#### [Task objective]
Your answer must match the records word for word and contain no pictures.

☆ ☆ ☆ ☆ ☆ ☆ ☆

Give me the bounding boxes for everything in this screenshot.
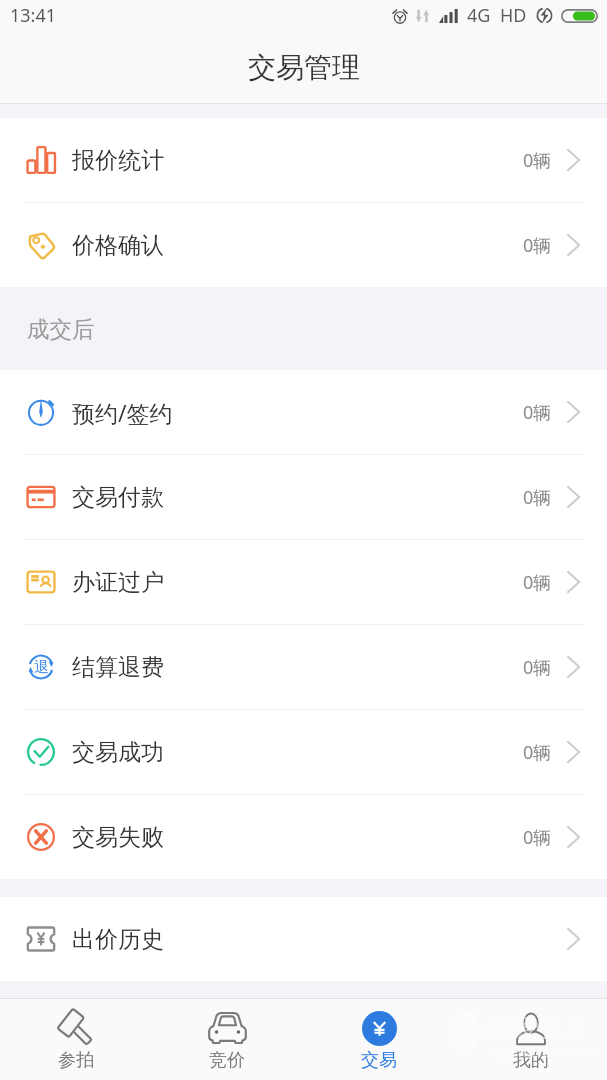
button[interactable]: 竞价 [151, 999, 303, 1080]
button[interactable]: 交易付款 [0, 455, 607, 539]
staticText: 参拍 [58, 1049, 94, 1072]
staticText: 预约/签约 [72, 397, 173, 428]
staticText: 0辆 [523, 400, 552, 425]
button[interactable]: 办证过户 [0, 540, 607, 624]
staticText: 0辆 [523, 740, 552, 765]
staticText: 交易成功 [72, 738, 164, 767]
staticText: 退 [34, 658, 49, 677]
staticText: 0辆 [523, 148, 552, 173]
staticText: 交易 [361, 1049, 397, 1072]
staticText: 0辆 [523, 485, 552, 510]
staticText: 成交后 [27, 315, 95, 343]
button[interactable]: 参拍 [0, 999, 151, 1080]
staticText: 竞价 [209, 1049, 245, 1072]
button[interactable]: 交易失败 [0, 795, 607, 879]
staticText: 0辆 [523, 825, 552, 850]
button[interactable]: 预约/签约 [0, 370, 607, 454]
staticText: 4G [467, 3, 491, 28]
staticText: 0辆 [523, 233, 552, 258]
button[interactable]: 出价历史 [0, 897, 607, 981]
staticText: 结算退费 [72, 653, 164, 682]
staticText: 0辆 [523, 570, 552, 595]
staticText: 出价历史 [72, 925, 164, 954]
staticText: 0辆 [523, 655, 552, 680]
staticText: HD [500, 3, 527, 28]
staticText: 交易付款 [72, 483, 164, 512]
button[interactable]: 报价统计 [0, 118, 607, 202]
staticText: 交易管理 [248, 50, 360, 85]
staticText: 交易失败 [72, 823, 164, 852]
staticText: 报价统计 [72, 146, 164, 175]
button[interactable]: 交易成功 [0, 710, 607, 794]
staticText: 13:41 [10, 3, 57, 28]
button[interactable]: 我的 [455, 999, 607, 1080]
button[interactable]: 退 [0, 625, 607, 709]
button[interactable]: 价格确认 [0, 203, 607, 287]
staticText: 价格确认 [72, 231, 164, 260]
staticText: 我的 [513, 1049, 549, 1072]
staticText: 办证过户 [72, 568, 164, 597]
staticText: 52android.com [492, 1041, 599, 1061]
staticText: 我爱安卓 [491, 1013, 587, 1043]
button[interactable]: 交易 [303, 999, 455, 1080]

☆ ☆ ☆ ☆ ☆ ☆ ☆

#### [Exercise answer]
Give me the bounding boxes for everything in this screenshot.
button[interactable]: 竞价 [151, 999, 303, 1080]
button[interactable]: 交易付款 [0, 455, 607, 539]
staticText: 参拍 [58, 1049, 94, 1072]
staticText: 预约/签约 [72, 397, 173, 428]
staticText: 0辆 [523, 400, 552, 425]
button[interactable]: 办证过户 [0, 540, 607, 624]
staticText: 0辆 [523, 740, 552, 765]
staticText: 交易成功 [72, 738, 164, 767]
staticText: 退 [34, 658, 49, 677]
staticText: 0辆 [523, 148, 552, 173]
staticText: 交易 [361, 1049, 397, 1072]
staticText: 0辆 [523, 485, 552, 510]
staticText: 成交后 [27, 315, 95, 343]
button[interactable]: 参拍 [0, 999, 151, 1080]
staticText: 竞价 [209, 1049, 245, 1072]
button[interactable]: 交易失败 [0, 795, 607, 879]
staticText: 0辆 [523, 825, 552, 850]
button[interactable]: 预约/签约 [0, 370, 607, 454]
staticText: 4G [467, 3, 491, 28]
staticText: 0辆 [523, 233, 552, 258]
button[interactable]: 出价历史 [0, 897, 607, 981]
staticText: 结算退费 [72, 653, 164, 682]
staticText: 0辆 [523, 570, 552, 595]
staticText: 出价历史 [72, 925, 164, 954]
staticText: 0辆 [523, 655, 552, 680]
staticText: HD [500, 3, 527, 28]
staticText: 交易付款 [72, 483, 164, 512]
button[interactable]: 报价统计 [0, 118, 607, 202]
staticText: 交易管理 [248, 50, 360, 85]
staticText: 交易失败 [72, 823, 164, 852]
staticText: 报价统计 [72, 146, 164, 175]
button[interactable]: 交易成功 [0, 710, 607, 794]
staticText: 13:41 [10, 3, 57, 28]
button[interactable]: 我的 [455, 999, 607, 1080]
button[interactable]: 退 [0, 625, 607, 709]
button[interactable]: 价格确认 [0, 203, 607, 287]
staticText: 价格确认 [72, 231, 164, 260]
staticText: 我的 [513, 1049, 549, 1072]
staticText: 办证过户 [72, 568, 164, 597]
staticText: 52android.com [492, 1041, 599, 1061]
staticText: 我爱安卓 [491, 1013, 587, 1043]
button[interactable]: 交易 [303, 999, 455, 1080]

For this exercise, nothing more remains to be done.